Jhon Durán supplies finishing touch as Aston Villa see off Southampton

Jhon Durán supplies finishing touch as Aston Villa see off Southampton

Russell Martin made clear there would be no rousing Churchillian team talk to try to transform Southampton’s ailing season and, frankly, maybe there is nothing anyone can do now to preserve their Premier League status. Gift-wrapping chances, giving up cheap goals and failing to work the opposition goalkeeper is a cocktail that looks increasingly likely to end in relegation. Their shortcomings gnawed at the Southampton manager. “It’s madness, really,” he said.

His team again had moments, as they so often do, usually courtesy of the prodigious 18-year-old Tyler Dibling, but emerged empty-handed. Again, gallingly, for Saints, bottom and eight points from safety, an individual error allowed the opposition to strike, Jhon Durán firing in his first league goal since September to earn Aston Villa successive victories. For Villa, suddenly things are not quite so bad. For Southampton, the immediate outlook is considerably bleaker.

The decisive moment arrived midway through the first half. Diego Carlos floated a ball forward towards Durán and while Nathan Wood looked to have it under control, his grip quickly unravelled. Taylor Harwood-Bellis attempted to step in and help out but Durán pounced on the confusion, the striker overpowering Harwood-Bellis and then shaking a floundering Wood, barging him out of view, before applying the finish.

Durán, handed a first league start of the season in place of Ollie Watkins and one of four changes by Unai Emery, seized his chance. “He’s young, he wants everything quick,” the Villa manager said. “Sometimes [things go] faster, sometimes slower but the most important thing was how he worked during the 60 minutes he played.”

Saints’ back three of Wood, Harwood-Bellis and James Bree, who was replaced by Joe Aribo at half-time, were playing in the second tier last season and such lapses usually go punished in this division.

“It’s a poor goal to concede,” Martin said. “If we concede a good one then we can say ‘OK’ but the goals we’re conceding … it’s not good enough.

“We played some good football, twice we’re through on goal and it comes to nothing. The guys are trying, giving everything. The quality of decision-making in the final third is not quite there.”

Emiliano Martínez saves from Adam Armstrong. Photograph: Matt McNulty/Getty Images

After going behind, it always felt a big ask for Saints, the lowest scorers in the league, to mount a comeback. Joe Lumley, who began the season as fourth-choice goalkeeper, had some jittery moments, presenting Morgan Rogers with a chance before Durán opened the scoring.
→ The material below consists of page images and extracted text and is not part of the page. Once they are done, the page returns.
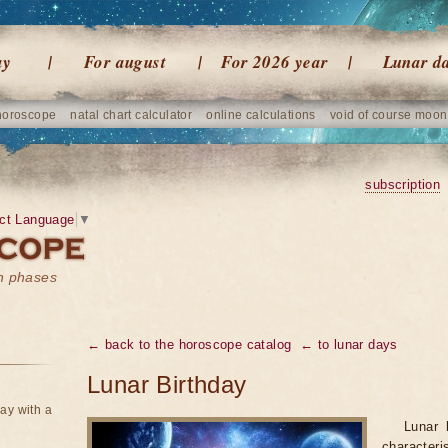
ay
For august
For 2026 year
Lunar d
horoscope
natal chart calculator
online calculations
void of course moon
subscription
ct Language
▼
on phases
← back to the horoscope catalog
← to lunar days
Lunar Birthday
ay with a
Lunar 
character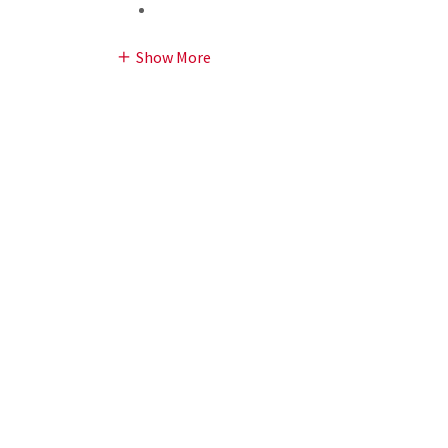
Show More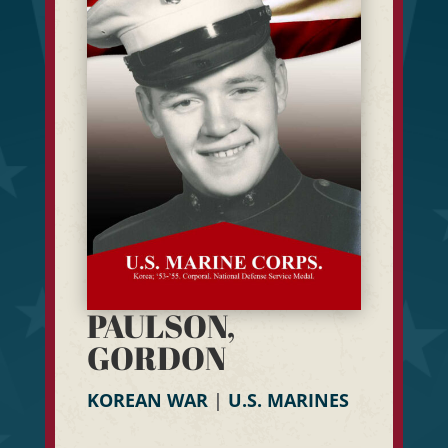
PAULSON,
GORDON
KOREAN WAR
|
U.S. MARINES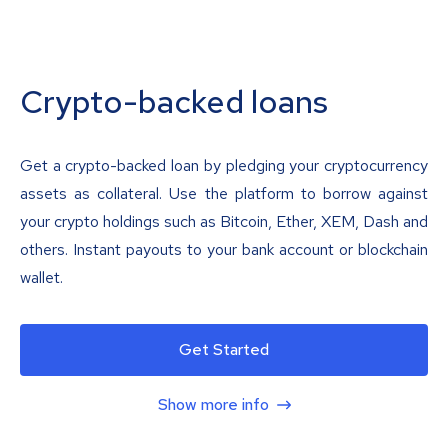
Crypto-backed loans
Get a crypto-backed loan by pledging your cryptocurrency
assets as collateral. Use the platform to borrow against
your crypto holdings such as Bitcoin, Ether, XEM, Dash and
others. Instant payouts to your bank account or blockchain
wallet.
Get Started
Show more info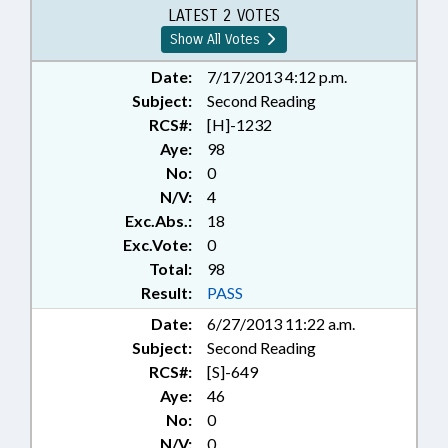
REPORTING; TAXATION; TAXES,
LATEST 2 VOTES
PROPERTY; TELESERVICES; UNC;
Show All Votes
UNC BOARD OF GOVERNORS
Date:
7/17/2013 4:12 p.m.
Subject:
Second Reading
RCS#:
[H]-1232
Aye:
98
No:
0
N/V:
4
Exc.Abs.:
18
Exc.Vote:
0
Total:
98
Result:
PASS
Date:
6/27/2013 11:22 a.m.
Subject:
Second Reading
RCS#:
[S]-649
Aye:
46
No:
0
N/V:
0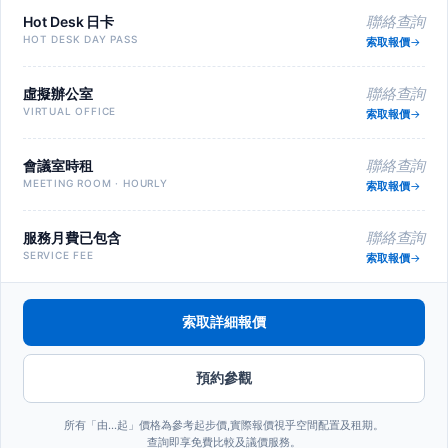
Hot Desk 日卡
聯絡查詢
HOT DESK DAY PASS
索取報價
虛擬辦公室
聯絡查詢
VIRTUAL OFFICE
索取報價
會議室時租
聯絡查詢
MEETING ROOM · HOURLY
索取報價
服務月費已包含
聯絡查詢
SERVICE FEE
索取報價
索取詳細報價
預約參觀
所有「由…起」價格為參考起步價,實際報價視乎空間配置及租期。
查詢即享免費比較及議價服務。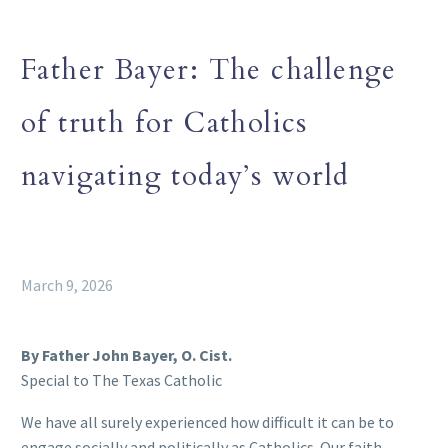
Father Bayer: The challenge
of truth for Catholics
navigating today’s world
March 9, 2026
By Father John Bayer, O. Cist.
Special to The Texas Catholic
We have all surely experienced how difficult it can be to
engage socially and politically as Catholics. Our faith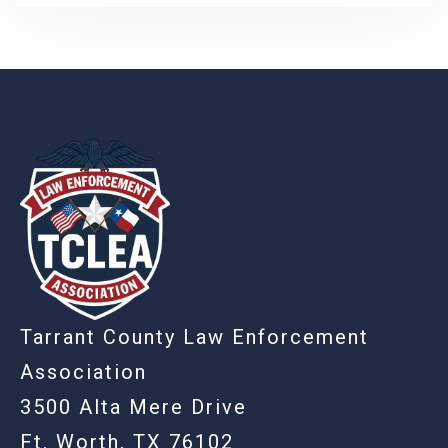
-
Tarrant County Law Enforcement
Association
3500 Alta Mere Drive
Ft. Worth, TX 76102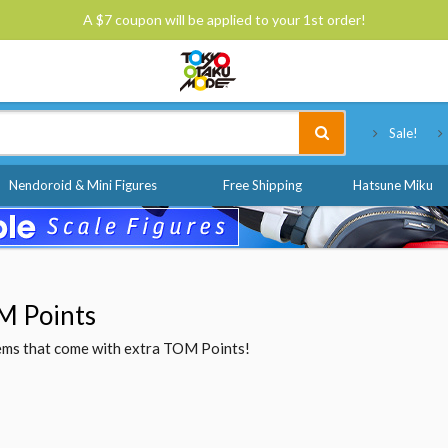
A $7 coupon will be applied to your 1st order!
Tokyo Otaku Mode
Sale!
Nendoroid & Mini Figures
Free Shipping
Hatsune Miku
M Points
items that come with extra TOM Points!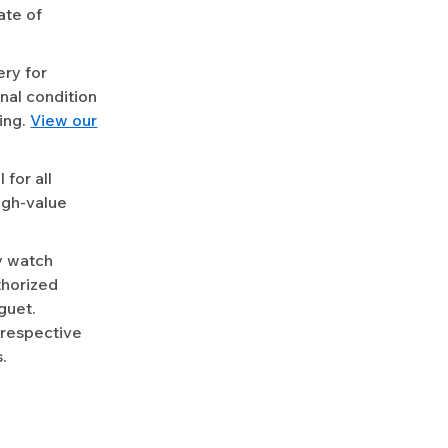
ate of
ery for
nal condition
ing.
View our
for all
igh-value
y watch
uthorized
guet.
 respective
.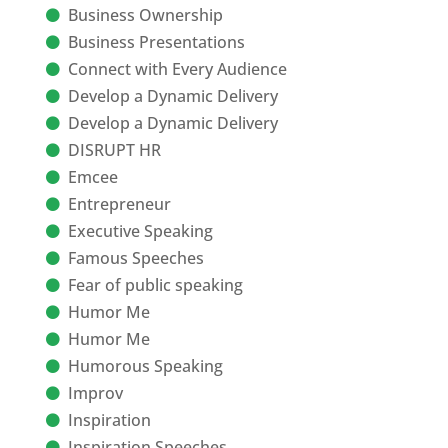
Business Ownership
Business Presentations
Connect with Every Audience
Develop a Dynamic Delivery
Develop a Dynamic Delivery
DISRUPT HR
Emcee
Entrepreneur
Executive Speaking
Famous Speeches
Fear of public speaking
Humor Me
Humor Me
Humorous Speaking
Improv
Inspiration
Inspiration Speeches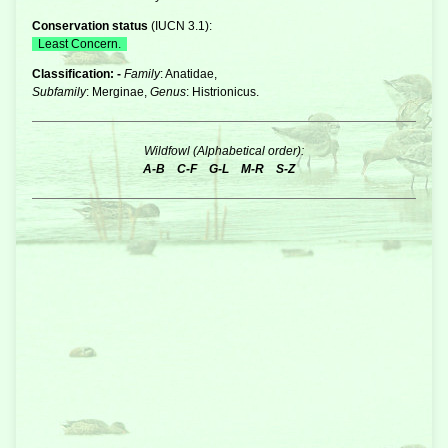
Conservation status
(
IUCN 3.1
):
Least Concern.
Classification: -
Family
: Anatidae,
Subfamily
: Merginae,
Genus
: Histrionicus.
Wildfowl (Alphabetical order):
A-B
C-F
G-L
M-R
S-Z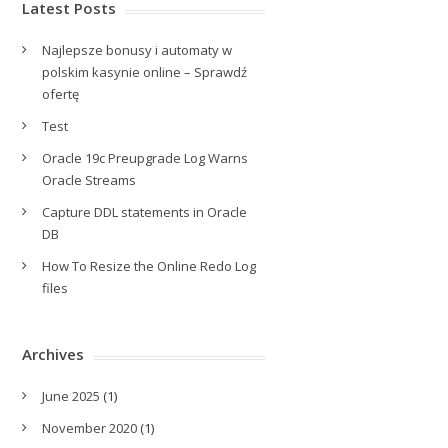
Latest Posts
Najlepsze bonusy i automaty w
polskim kasynie online – Sprawdź
ofertę
Test
Oracle 19c Preupgrade Log Warns
Oracle Streams
Capture DDL statements in Oracle
DB
How To Resize the Online Redo Log
files
Archives
June 2025
(1)
November 2020
(1)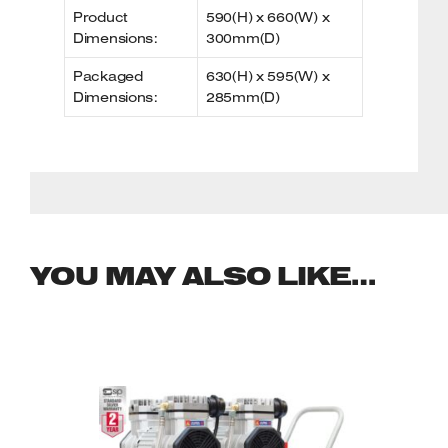
Product
590(H) x 660(W) x
Dimensions:
300mm(D)
Packaged
630(H) x 595(W) x
Dimensions:
285mm(D)
YOU MAY ALSO LIKE…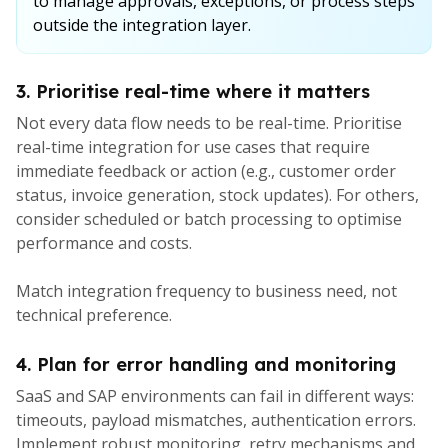
to manage approvals, exceptions, or process steps
outside the integration layer.
3. Prioritise real-time where it matters
Not every data flow needs to be real-time. Prioritise
real-time integration for use cases that require
immediate feedback or action (e.g., customer order
status, invoice generation, stock updates). For others,
consider scheduled or batch processing to optimise
performance and costs.
Match integration frequency to business need, not
technical preference.
4. Plan for error handling and monitoring
SaaS and SAP environments can fail in different ways:
timeouts, payload mismatches, authentication errors.
Implement robust monitoring, retry mechanisms and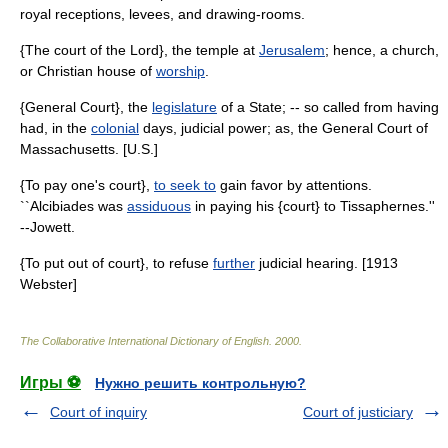
royal receptions, levees, and drawing-rooms.
{The court of the Lord}, the temple at
Jerusalem
; hence, a church,
or Christian house of
worship
.
{General Court}, the
legislature
of a State; -- so called from having
had, in the
colonial
days, judicial power; as, the General Court of
Massachusetts. [U.S.]
{To pay one's court},
to seek to
gain favor by attentions.
``Alcibiades was
assiduous
in paying his {court} to Tissaphernes.''
--Jowett.
{To put out of court}, to refuse
further
judicial hearing. [1913
Webster]
The Collaborative International Dictionary of English
.
2000
.
Игры ⚽
Нужно решить контрольную?
Court of inquiry
Court of justiciary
Dibling was the catalyst for most positive glimpses, driving forward midway through the second half with the Villa substitutes Lucas Digne and Jaden Philogene in hot pursuit before freeing the returning former Villa striker Cameron Archer, who joined Saints in the summer, only for Boubacar Kamara to make a smart block.

If insanity is doing the same thing over and over with the same results, what is madness? “We had one [chance] where Flynn [Downes] is in the middle of the goal, [one when] Cam Archer is in the box … I don’t know what more I can give the players to provide that extra spark. When you’re bottom of the league and you’ve had a season’s worth of moments in a quarter of the season – it’s been interesting to say the least – it’s been difficult to deal with.”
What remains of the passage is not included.